WHAT THIS TASK INVOLVES
The answer is the full listing restated exactly, without any pictures.

**** TASK MATERIAL

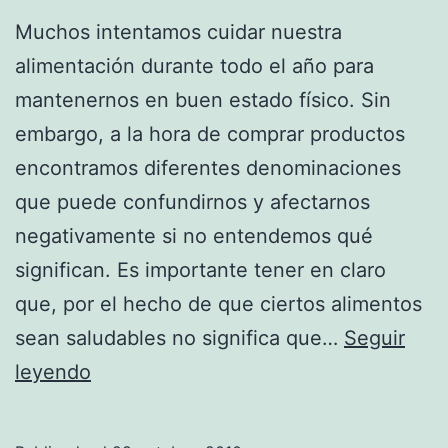
Muchos intentamos cuidar nuestra
alimentación durante todo el año para
mantenernos en buen estado físico. Sin
embargo, a la hora de comprar productos
encontramos diferentes denominaciones
que puede confundirnos y afectarnos
negativamente si no entendemos qué
significan. Es importante tener en claro
que, por el hecho de que ciertos alimentos
sean saludables no significa que…
Seguir
Saludable
leyendo
no
es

********

SOLUTION TO THIS TASK
Muchos intentamos cuidar nuestra
alimentación durante todo el año para
mantenernos en buen estado físico. Sin
embargo, a la hora de comprar productos
encontramos diferentes denominaciones
que puede confundirnos y afectarnos
negativamente si no entendemos qué
significan. Es importante tener en claro
que, por el hecho de que ciertos alimentos
sean saludables no significa que…
Seguir
Saludable
leyendo
no
es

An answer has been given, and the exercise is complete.